Ideally, I'd agree with you, but that's also badly limiting. Imagine, for instance, a zone with many distinct sections with various dangers bordering them. If normally going down south to a few world quests in the Ruins area required that I first take a boat down the river, surviving croc attacks to even get there, or pass through dense jungle rife with panthers, that's still a (enjoyable, imo) component of the open world's dangers that obviously isn't going to be suitably reproducible in each separate activity. Much of the interest of the open world is its connections, its pathing, its optimizing around risks and time taken. All that is gone if you reduce everything therein to isolated activities. That's kind of what separates open world play from our tiny square or circle typical instances in the first place.If you were made to do it without flight once, then that's great. If this is a repeatable quest, then there's no reason to block flying to get there again. Make all the dangers be present at the quest site so you'll still have to fight there when you drop down.
To back up just a bit:
My preferred model, again, is for the open world to be designed to be interesting even under whatever particular tools, ground and flying mounts included (though I'd always go the way of GW2's Griffin over "true", WoW/XIV-like, physics-less free flight), a player may have. It should feel like a playground and optimizing to reduce time or risk should be a real thing, but that requires also it not be simply a single, cheap solution (like limitless flight in a world without aerial threats).

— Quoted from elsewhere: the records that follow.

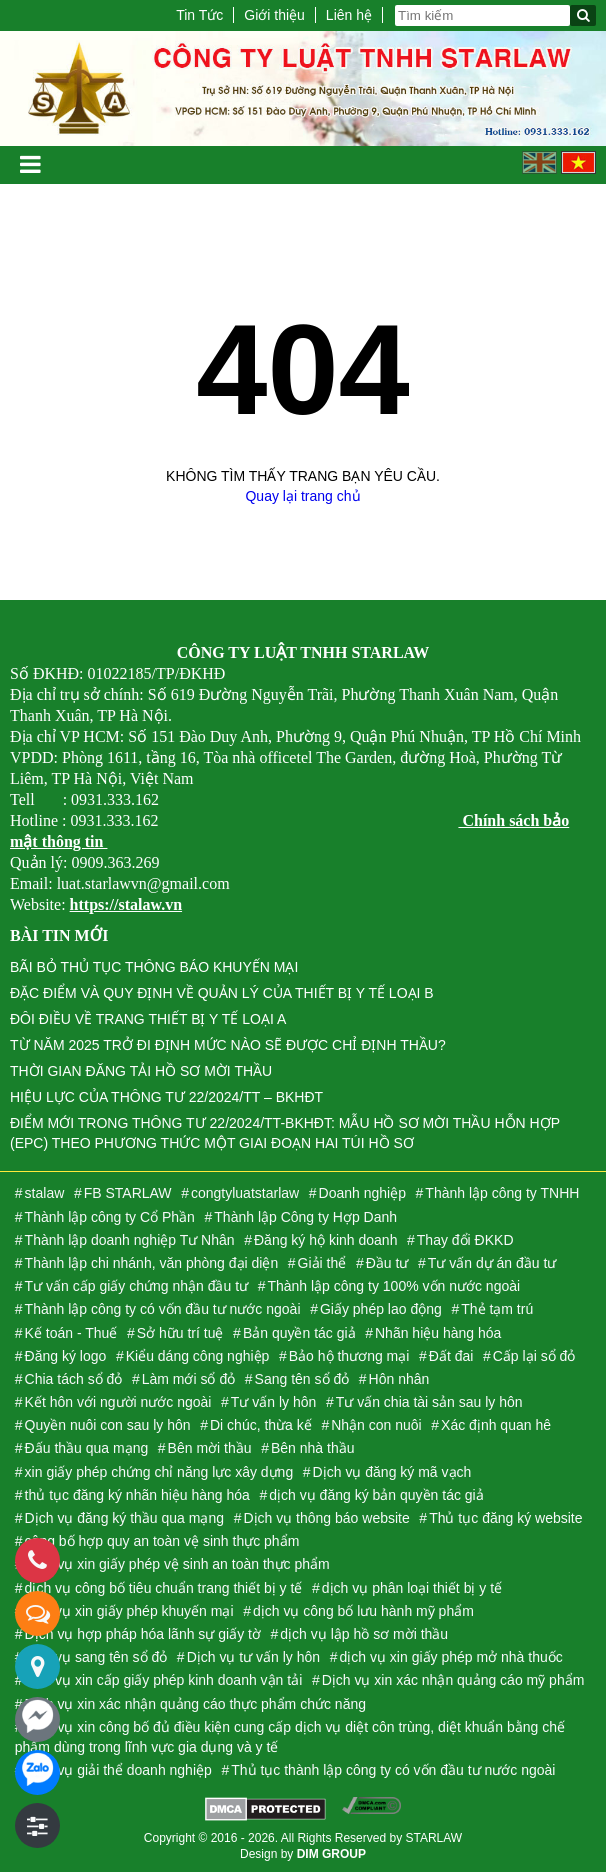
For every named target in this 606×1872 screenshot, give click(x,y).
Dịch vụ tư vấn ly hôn (254, 1657)
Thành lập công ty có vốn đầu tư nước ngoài (163, 1309)
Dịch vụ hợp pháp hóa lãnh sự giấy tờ (143, 1634)
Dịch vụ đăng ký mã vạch (392, 1472)
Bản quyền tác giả (299, 1333)
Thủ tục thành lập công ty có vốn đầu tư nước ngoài (393, 1770)
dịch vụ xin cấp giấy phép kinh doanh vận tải (164, 1680)
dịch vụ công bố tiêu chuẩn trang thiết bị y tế (164, 1588)
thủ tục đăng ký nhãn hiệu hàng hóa (137, 1495)
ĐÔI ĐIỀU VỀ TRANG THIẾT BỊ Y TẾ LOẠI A (148, 1019)
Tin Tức (199, 15)
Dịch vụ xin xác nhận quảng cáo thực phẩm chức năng (195, 1704)
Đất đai (451, 1356)
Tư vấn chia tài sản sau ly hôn (429, 1402)
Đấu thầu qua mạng (87, 1448)
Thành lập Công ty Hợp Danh (305, 1217)
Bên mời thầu (210, 1448)
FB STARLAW (128, 1193)
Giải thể (322, 1263)
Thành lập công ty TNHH (502, 1193)
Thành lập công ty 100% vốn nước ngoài (393, 1286)
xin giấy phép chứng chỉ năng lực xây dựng (159, 1472)
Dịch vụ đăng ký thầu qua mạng (124, 1518)
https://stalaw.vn (126, 904)
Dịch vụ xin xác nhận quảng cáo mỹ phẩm (453, 1680)
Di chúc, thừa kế (261, 1425)
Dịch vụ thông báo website (326, 1518)
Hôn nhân (399, 1379)
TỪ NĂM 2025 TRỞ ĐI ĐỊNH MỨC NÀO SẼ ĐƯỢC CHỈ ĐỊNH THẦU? (228, 1045)
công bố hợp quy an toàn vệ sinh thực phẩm (162, 1541)
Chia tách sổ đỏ (74, 1379)
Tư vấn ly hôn (273, 1402)
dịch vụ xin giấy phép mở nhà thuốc (451, 1657)
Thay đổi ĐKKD (465, 1240)
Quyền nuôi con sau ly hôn (108, 1425)
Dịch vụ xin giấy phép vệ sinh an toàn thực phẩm (177, 1564)
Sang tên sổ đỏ (302, 1379)
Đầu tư (387, 1263)
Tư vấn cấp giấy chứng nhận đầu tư (136, 1286)
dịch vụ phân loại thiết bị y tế (412, 1588)
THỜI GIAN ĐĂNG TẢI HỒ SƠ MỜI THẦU (141, 1071)
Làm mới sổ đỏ (188, 1379)
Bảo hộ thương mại (349, 1356)
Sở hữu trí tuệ (180, 1333)
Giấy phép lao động (381, 1309)
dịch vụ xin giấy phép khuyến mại (129, 1611)
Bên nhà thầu (313, 1448)
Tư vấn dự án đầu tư (492, 1263)
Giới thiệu (274, 15)
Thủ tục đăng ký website (505, 1518)
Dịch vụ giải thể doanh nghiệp (118, 1770)
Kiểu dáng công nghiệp (198, 1356)
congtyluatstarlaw (245, 1193)
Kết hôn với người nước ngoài (118, 1402)
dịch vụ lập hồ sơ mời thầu (364, 1634)
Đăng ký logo (66, 1356)
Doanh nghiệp (362, 1193)
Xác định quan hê (496, 1425)
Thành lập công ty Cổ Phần (110, 1217)
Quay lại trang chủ (302, 496)
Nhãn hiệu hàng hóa (438, 1333)
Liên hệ (349, 15)
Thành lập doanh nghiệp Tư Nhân (130, 1240)
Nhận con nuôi (376, 1425)
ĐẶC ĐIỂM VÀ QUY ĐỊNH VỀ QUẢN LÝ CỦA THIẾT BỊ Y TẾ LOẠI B (222, 993)
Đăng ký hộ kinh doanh (325, 1240)
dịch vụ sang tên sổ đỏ (96, 1657)
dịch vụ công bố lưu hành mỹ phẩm (363, 1611)
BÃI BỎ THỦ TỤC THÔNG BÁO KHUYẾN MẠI (154, 967)
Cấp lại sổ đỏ (534, 1356)
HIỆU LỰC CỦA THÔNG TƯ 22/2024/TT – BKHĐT (166, 1097)
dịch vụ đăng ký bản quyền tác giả (376, 1495)
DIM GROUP (331, 1854)
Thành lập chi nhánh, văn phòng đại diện (152, 1263)
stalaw (45, 1193)
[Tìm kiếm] (583, 15)
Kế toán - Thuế (71, 1333)
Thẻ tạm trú (497, 1309)
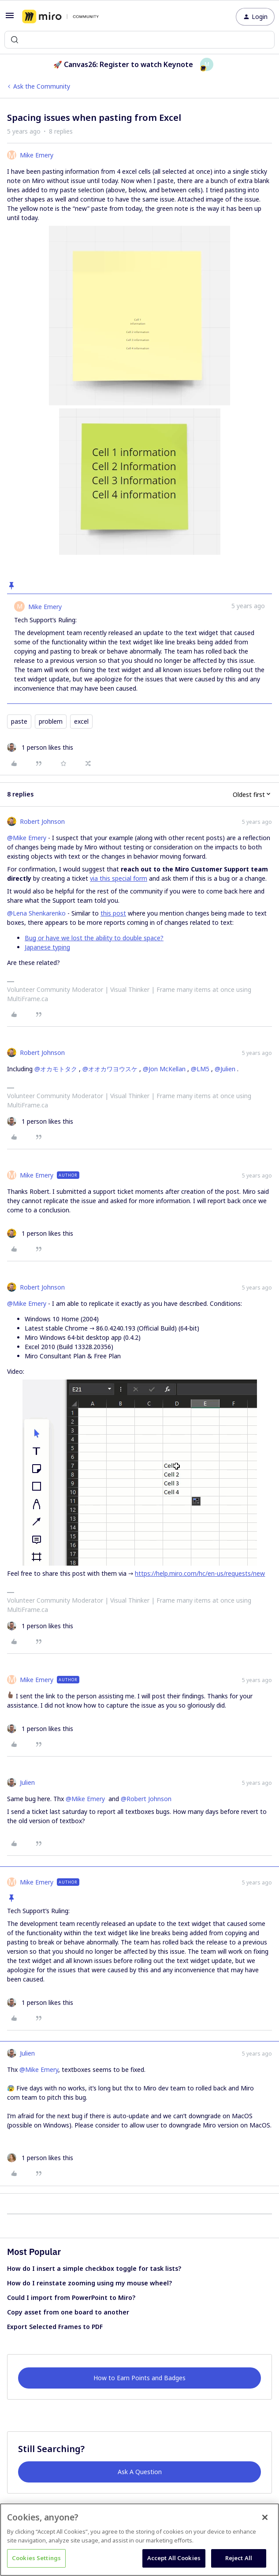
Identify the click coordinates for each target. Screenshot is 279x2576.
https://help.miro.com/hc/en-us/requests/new (200, 1573)
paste (19, 721)
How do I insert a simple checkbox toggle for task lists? (94, 2268)
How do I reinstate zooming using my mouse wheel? (89, 2283)
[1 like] (40, 747)
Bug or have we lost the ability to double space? (94, 938)
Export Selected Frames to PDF (55, 2326)
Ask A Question (140, 2472)
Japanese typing (47, 947)
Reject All (238, 2558)
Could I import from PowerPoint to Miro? (71, 2297)
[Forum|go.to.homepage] (60, 17)
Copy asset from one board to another (68, 2312)
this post (113, 913)
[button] (9, 18)
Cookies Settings (36, 2558)
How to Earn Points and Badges (139, 2378)
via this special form (118, 878)
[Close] (265, 2517)
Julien (27, 1782)
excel (81, 721)
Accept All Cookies (174, 2558)
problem (51, 721)
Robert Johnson (42, 821)
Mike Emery (36, 155)
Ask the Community (41, 86)
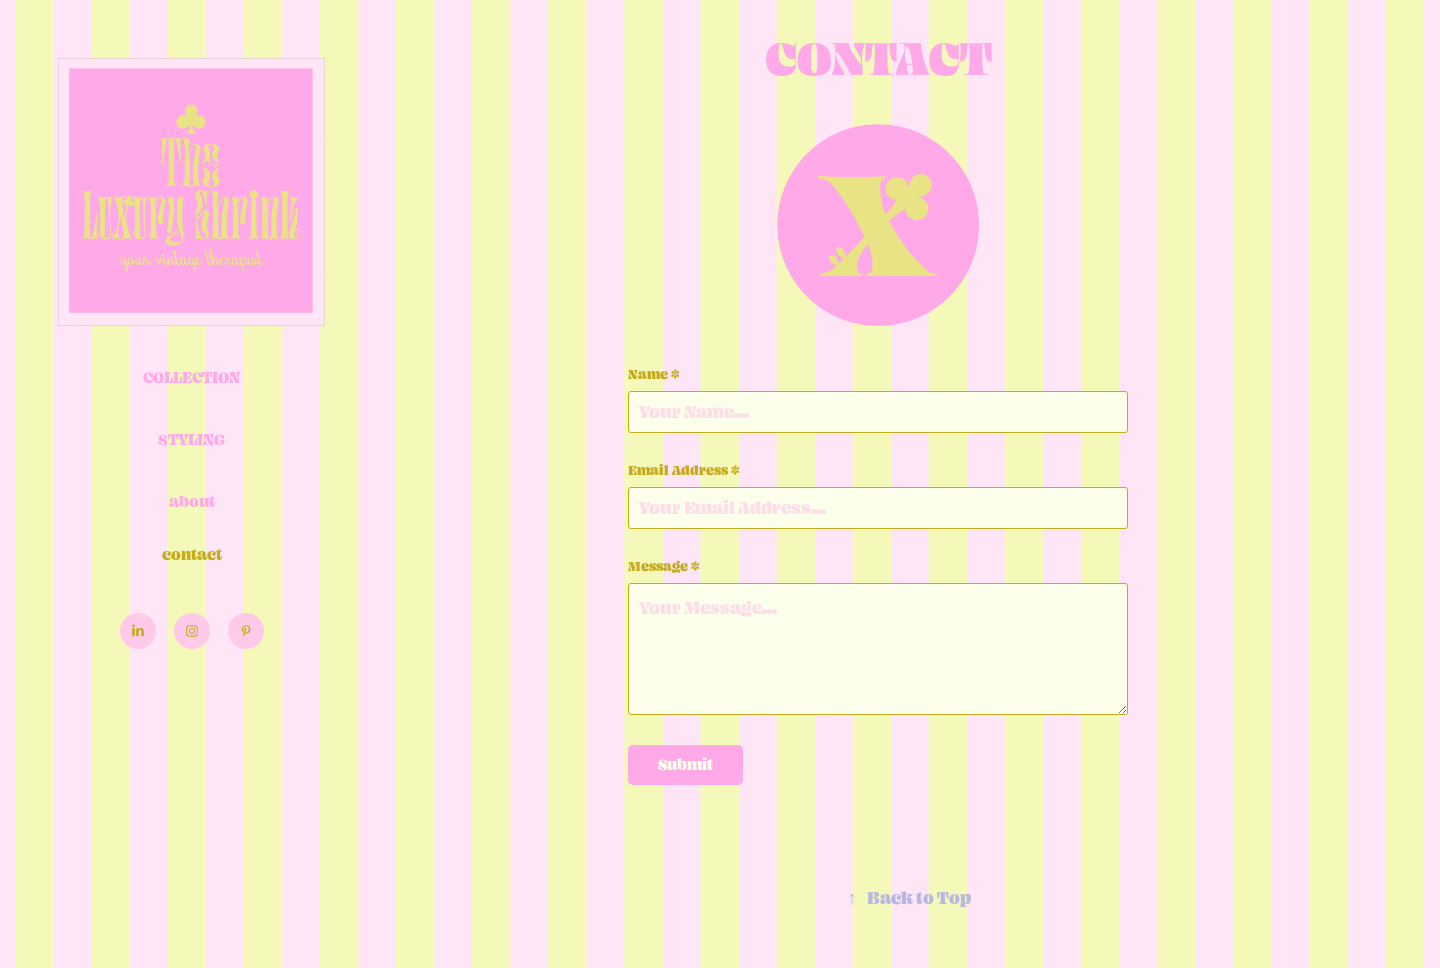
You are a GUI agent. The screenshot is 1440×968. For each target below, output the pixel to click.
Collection (191, 377)
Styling (191, 439)
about (192, 501)
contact (192, 554)
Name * (654, 374)
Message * (664, 566)
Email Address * (684, 470)
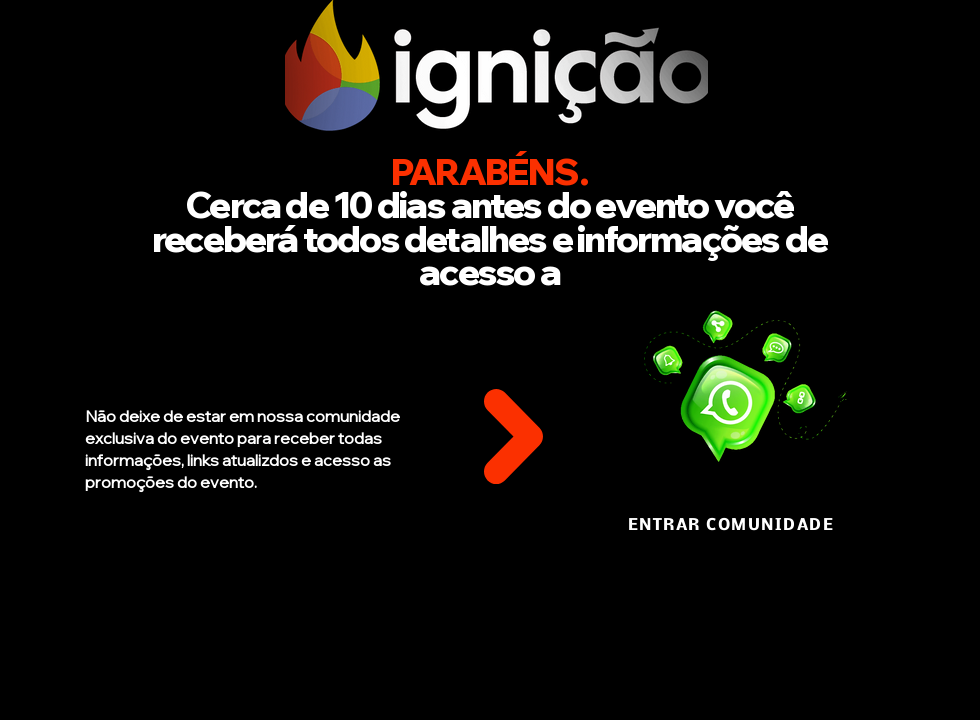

Few MMOs manage that, period, and not just because they letter wreck it with unfettered flight; for many (imo, XIV included) there was little to nothing there to begin with. But, in the few instances where we've seen decent examples of world design, it looks really lucrative, and I'd hate to see that lost over some assumed obligation that everything be made as quick as possible (i.e., that because flight could exist, it should exist, and should exist asap). In that ideal world, I probably wouldn't lock flight behind grinds, but I might well make it a rare mount for which that flight is the only unique power, and I'd try to futureproof the zone around players' eventually acquiring it (as much to give them more fun in the joy of movement they might have via that flight as to curtail what elements they'd otherwise degrade for themselves).